Last night I dreamt I went to Manderley again.

Daphne Du Maurier, Rebecca

I remember sitting in my room, all dressed and ready at 9:30 on a cold Friday morning. I had my phone in my hand and kept manically refreshing the music app. I was waiting for Taylor Swift’s 9th studio album ‘evermore’. I have loved her music since I first heard Love Story on the radio. I have lived and experienced such different phases with her music; from the young girl with big dreams, mean friends and teenage crushes to a depressed housewife who’s been through two divorces, she completely changed how I saw music and storytelling.
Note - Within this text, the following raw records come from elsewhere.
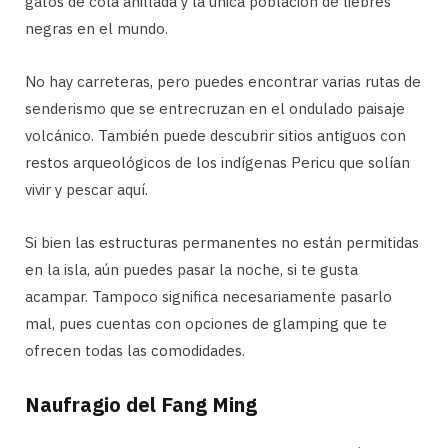
gatos de cola anillada y la única población de liebres
negras en el mundo.
No hay carreteras, pero puedes encontrar varias rutas de
senderismo que se entrecruzan en el ondulado paisaje
volcánico. También puede descubrir sitios antiguos con
restos arqueológicos de los indígenas Pericu que solían
vivir y pescar aquí.
Si bien las estructuras permanentes no están permitidas
en la isla, aún puedes pasar la noche, si te gusta
acampar. Tampoco significa necesariamente pasarlo
mal, pues cuentas con opciones de glamping que te
ofrecen todas las comodidades.
Naufragio del Fang Ming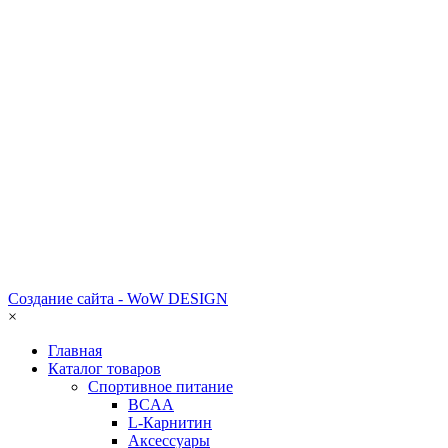
Создание сайта - WoW DESIGN
×
Главная
Каталог товаров
Спортивное питание
BCAA
L-Карнитин
Аксессуары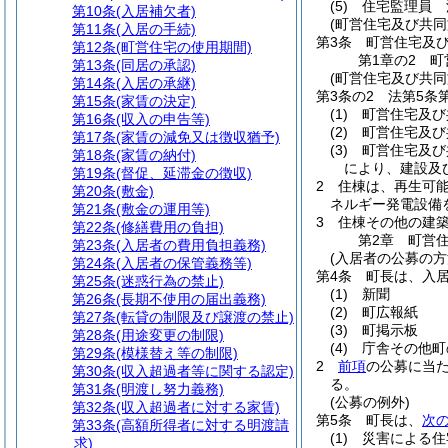
(5)
住宅監理員 
第10条
(入居補欠者)
(町営住宅及び共同
第11条
(入居の手続)
第3条
町営住宅及
第12条
(町営住宅の使用期間)
第1章の2
町
第13条
(同居の承認)
(町営住宅及び共同
第14条
(入居の承継)
第3条の2
法第5条
第15条
(家賃の決定)
(1)
町営住宅及び
第16条
(収入の申告等)
(2)
町営住宅及び
第17条
(家賃の減免又は徴収猶予)
(3)
町営住宅及び
第18条
(家賃の納付)
により、建設及
第19条
(督促、延滞金の徴収)
2
住棟は、再生可
第20条
(敷金)
ネルギー発電設備
第21条
(敷金の運用等)
3
住棟その他の建
第22条
(修繕費用の負担)
第2章
町営
第23条
(入居者の費用負担義務)
(入居者の公募の方
第24条
(入居者の保管義務等)
第4条
町長は、入
第25条
(迷惑行為の禁止)
(1)
新聞
第26条
(長期不使用の届出義務)
(2)
町広報紙
第27条
(転貸の制限及び譲渡の禁止)
(3)
町掲示板
第28条
(用途変更の制限)
(4)
庁舎その他町
第29条
(模様替え等の制限)
2
前項
の公募に当
第30条
(収入超過者等に関する認定)
る。
第31条
(明渡し努力義務)
(公募の例外)
第32条
(収入超過者に対する家賃)
第5条
町長は、
次
第33条
(高額所得者に対する明渡請
(1)
災害による住
求)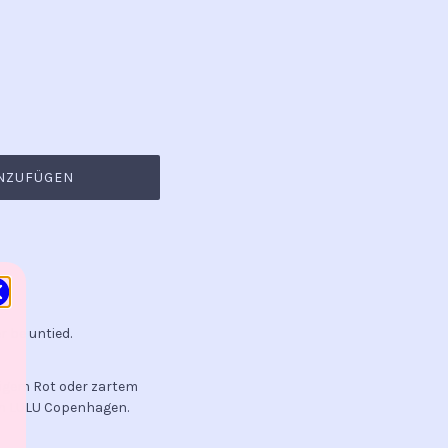
NZUFÜGEN
r be untied.
ligem Rot oder zartem
on LULU Copenhagen.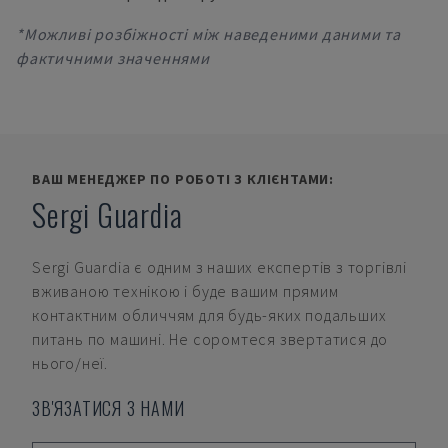
*Можливі розбіжності між наведеними даними та
фактичними значеннями
ВАШ МЕНЕДЖЕР ПО РОБОТІ З КЛІЄНТАМИ:
Sergi Guardia
Sergi Guardia
є одним з наших експертів з торгівлі
вживаною технікою і буде вашим прямим
контактним обличчям для будь-яких подальших
питань по машині. Не соромтеся звертатися до
нього/неї.
ЗВ'ЯЗАТИСЯ З НАМИ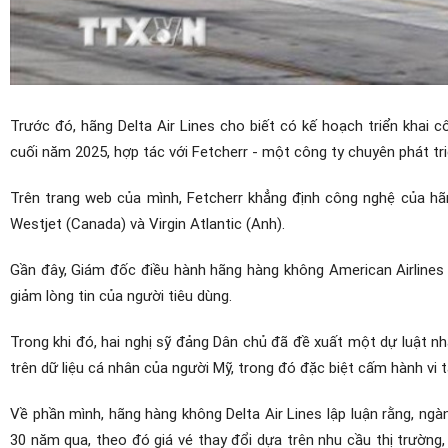
Trước đó, hãng Delta Air Lines cho biết có kế hoạch triển khai 
cuối năm 2025, hợp tác với Fetcherr - một công ty chuyên phát triể
Trên trang web của mình, Fetcherr khẳng định công nghệ của hã
Westjet (Canada) và Virgin Atlantic (Anh).
Gần đây, Giám đốc điều hành hãng hàng không American Airlines 
giảm lòng tin của người tiêu dùng.
Trong khi đó, hai nghị sỹ đảng Dân chủ đã đề xuất một dự luật n
trên dữ liệu cá nhân của người Mỹ, trong đó đặc biệt cấm hành vi t
Về phần mình, hãng hàng không Delta Air Lines lập luận rằng, ngà
30 năm qua, theo đó giá vé thay đổi dựa trên nhu cầu thị trường,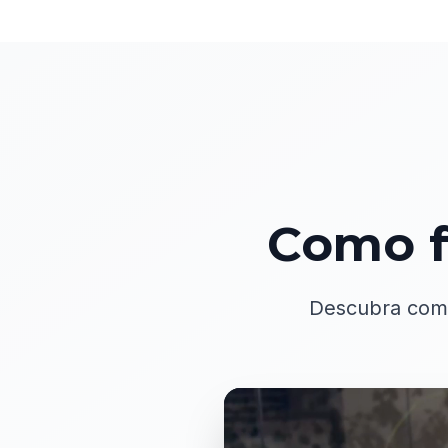
Como f
Descubra co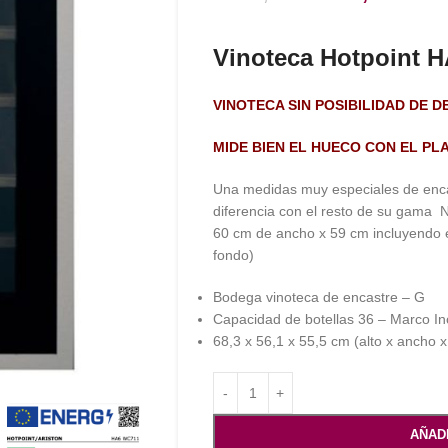
Vinoteca Hotpoint 
VINOTECA SIN POSIBILIDAD DE 
MIDE BIEN EL HUECO CON EL P
Una medidas muy especiales de enca
diferencia con el resto de su gama N
60 cm de ancho x 59 cm incluyendo el
fondo)
Bodega vinoteca de encastre – G
Capacidad de botellas 36 – Marco In
68,3 x 56,1 x 55,5 cm (alto x ancho x
AÑAD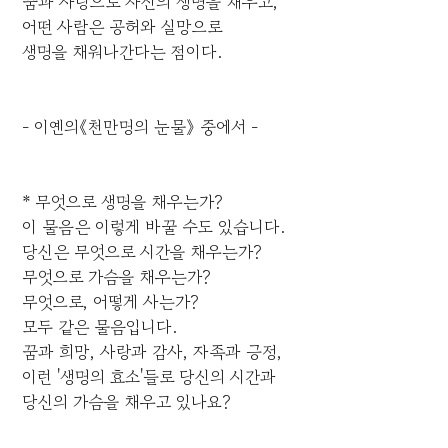
꿈과 사랑으로 자신의 생명을 채우고,
어떤 사람은 공허와 실망으로
생명을 채워나간다는 점이다.
- 이옌의《천만명의 눈물》 중에서 -
* 무엇으로 생명을 채우는가?
이 물음은 이렇게 바꿀 수도 있습니다.
당신은 무엇으로 시간을 채우는가?
무엇으로 가슴을 채우는가?
무엇으로, 어떻게 사는가?
모두 같은 물음입니다.
꿈과 희망, 사랑과 감사, 자족과 긍정,
이런 '생명의 효소'들로 당신의 시간과
당신의 가슴을 채우고 있나요?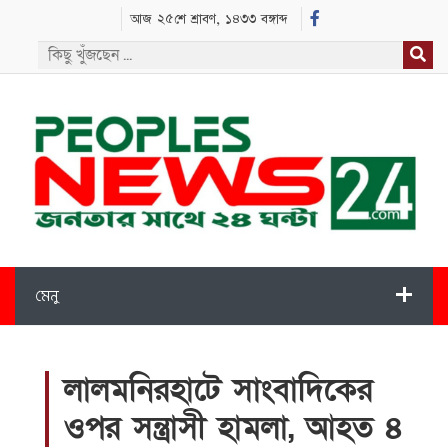
আজ ২৫শে শ্রাবণ, ১৪৩৩ বঙ্গাব্দ
মেনু
লালমনিরহাটে সাংবাদিকের
ওপর সন্ত্রাসী হামলা, আহত ৪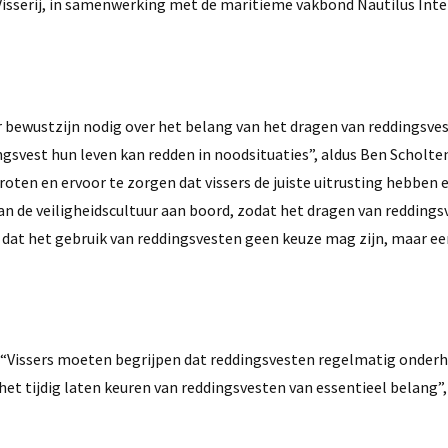
Visserij, in samenwerking met de maritieme vakbond Nautilus Inte
 bewustzijn nodig over het belang van het dragen van reddingsves
ingsvest hun leven kan redden in noodsituaties”, aldus Ben Scholte
oten en ervoor te zorgen dat vissers de juiste uitrusting hebben
 de veiligheidscultuur aan boord, zodat het dragen van reddings
dat het gebruik van reddingsvesten geen keuze mag zijn, maar ee
. “Vissers moeten begrijpen dat reddingsvesten regelmatig onder
t tijdig laten keuren van reddingsvesten van essentieel belang”,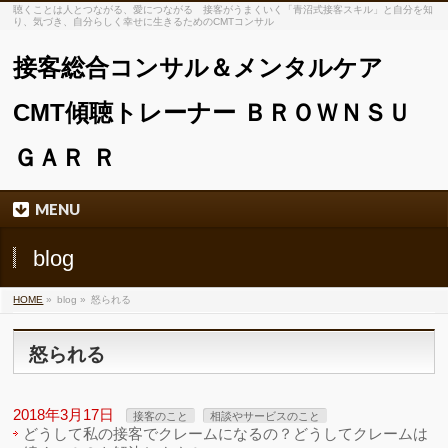
聴くことは人とつながる、愛につながる 接客がうまくいく「青沼式接客スキル」と自分を知
り、気づき、自分らしく幸せに生きるためのCMTコンサル
接客総合コンサル＆メンタルケア
CMT傾聴トレーナー ＢＲＯＷＮＳＵ
ＧＡＲ Ｒ
MENU
blog
HOME
»
blog »
怒られる
怒られる
2018年3月17日
接客のこと
相談やサービスのこと
どうして私の接客でクレームになるの？どうしてクレームは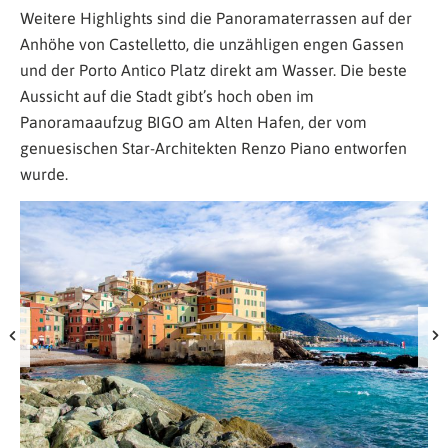
Weitere Highlights sind die Panoramaterrassen auf der
Anhöhe von Castelletto, die unzähligen engen Gassen
und der Porto Antico Platz direkt am Wasser. Die beste
Aussicht auf die Stadt gibt’s hoch oben im
Panoramaaufzug BIGO am Alten Hafen, der vom
genuesischen Star-Architekten Renzo Piano entworfen
wurde.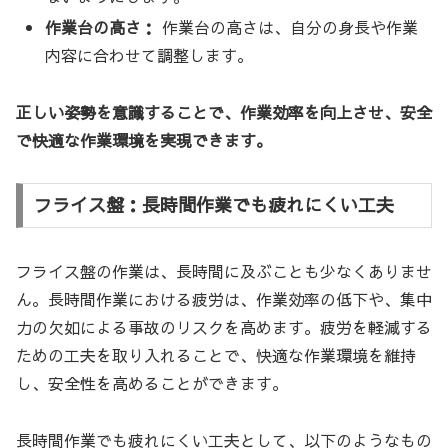
作業台の高さ：
作業台の高さは、自分の身長や作業
内容に合わせて調整します。
正しい姿勢を意識することで、作業効率を向上させ、安全
で快適な作業環境を実現できます。
フライス盤：長時間作業でも疲れにくい工夫
フライス盤の作業は、長時間に及ぶことも少なくありませ
ん。長時間作業における疲労は、作業効率の低下や、集中
力の欠如による事故のリスクを高めます。疲労を軽減する
ための工夫を取り入れることで、快適な作業環境を維持
し、安全性を高めることができます。
長時間作業でも疲れにくい工夫として、以下のようなもの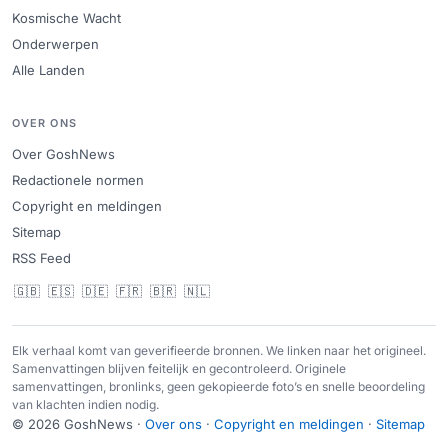
Kosmische Wacht
Onderwerpen
Alle Landen
OVER ONS
Over GoshNews
Redactionele normen
Copyright en meldingen
Sitemap
RSS Feed
🇬🇧
🇪🇸
🇩🇪
🇫🇷
🇧🇷
🇳🇱
Elk verhaal komt van geverifieerde bronnen. We linken naar het origineel.
Samenvattingen blijven feitelijk en gecontroleerd. Originele
samenvattingen, bronlinks, geen gekopieerde foto’s en snelle beoordeling
van klachten indien nodig.
© 2026 GoshNews ·
Over ons
·
Copyright en meldingen
·
Sitemap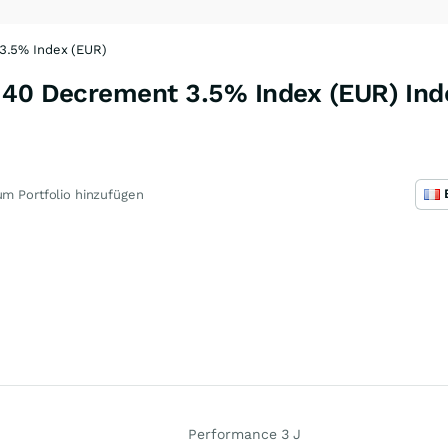
3.5% Index (EUR)
 40 Decrement 3.5% Index (EUR) Ind
m Portfolio hinzufügen
Performance 3 J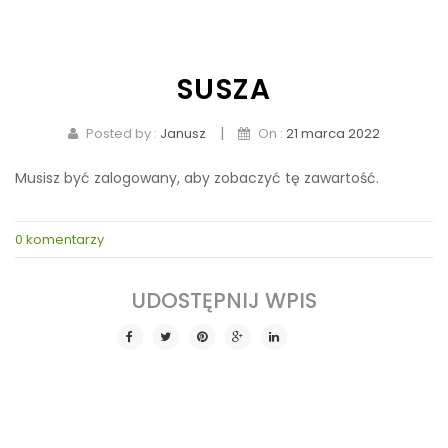
KONTAKT
SUSZA
|
Posted by :
Janusz
On :
21 marca 2022
Musisz być zalogowany, aby zobaczyć tę zawartość.
0 komentarzy
SHARE THIS POST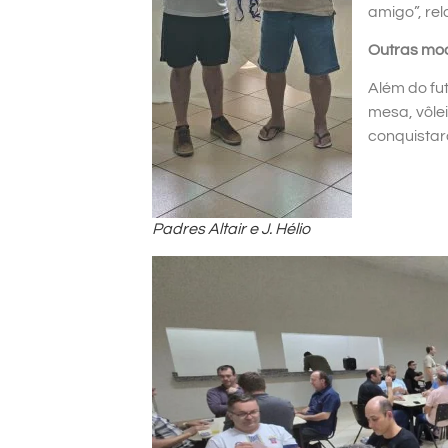
amigo”, re
Outras mo
Além do fut
mesa, vôlei
conquistar
Padres Altair e J. Hélio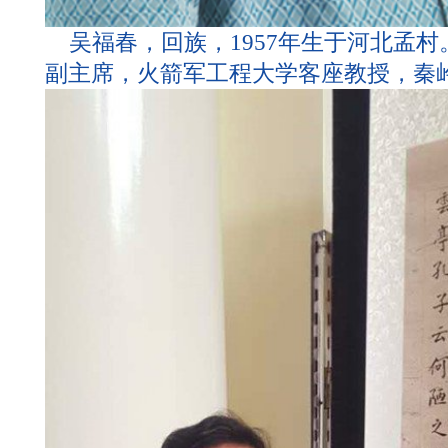
吴福春，回族，1957年生于河北孟村
副主席，火箭军工程大学客座教授，秦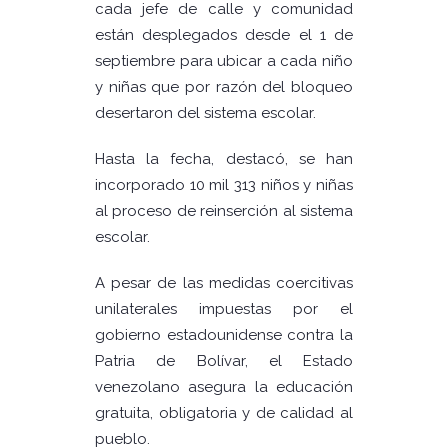
cada jefe de calle y comunidad
están desplegados desde el 1 de
septiembre para ubicar a cada niño
y niñas que por razón del bloqueo
desertaron del sistema escolar.
Hasta la fecha, destacó, se han
incorporado 10 mil 313 niños y niñas
al proceso de reinserción al sistema
escolar.
A pesar de las medidas coercitivas
unilaterales impuestas por el
gobierno estadounidense contra la
Patria de Bolívar, el Estado
venezolano asegura la educación
gratuita, obligatoria y de calidad al
pueblo.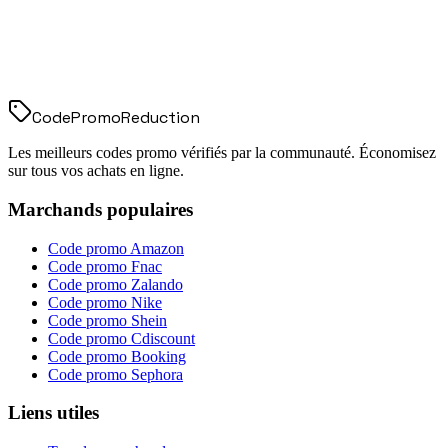
Code
Promo
Reduction
Les meilleurs codes promo vérifiés par la communauté. Économisez
sur tous vos achats en ligne.
Marchands populaires
Code promo
Amazon
Code promo
Fnac
Code promo
Zalando
Code promo
Nike
Code promo
Shein
Code promo
Cdiscount
Code promo
Booking
Code promo
Sephora
Liens utiles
Evermore and Folklore are albums that I could forever listen to on repeat. They somehow never lose their magic. Whether I listen to them in my room alone at night or while heading for college on a busy morning, I am somehow suddenly a lady in a delicate feathery robe moving through the woods with a candlestick in her hand. Every time I listen to these songs, I think about all the characters and stories that live within them. I think of Betty, James, Augustine, Dorothea and Rebekah. I think about the woman who left her high school sweetheart at the altar, Dorothea’s old flame, Este, and the person who kept trying. 

 

Republic Records

Tolerate It is the fifth track of Taylor Swift’s eleventh studio album, Evermore. I was scared of this one, so very scared. How could I not be, knowing the lore about track fives?

I vividly remember hearing that melancholic piano while pressing play on one of the most devastating track fives ever. I kept looking at my phone, my heart breaking with every subsequent lyric. I was so invested, I couldn’t wait to hear what happened next and what would become of the woman in the song. I kept looking at the screen until it became a blur and I realised I was crying.

Oh, what I wouldn’t give to listen to this song again for the first time.

Tolerate It as Swift explained in an interview was inspired by the book Rebecca by Daphne Du Maurier. The book was first published in 1938 and has not gone out of print since. It follows the story of the narrator, a rather young woman who gets involved with Maxim De Winters, a wealthy middle-aged man. They both meet in Monte Carlo, fall in love and impetuously elope. The story is set around Maxim’s beloved mansion Manderley. She goes to live there with him right after their honeymoon. This is where we learn about Rebecca.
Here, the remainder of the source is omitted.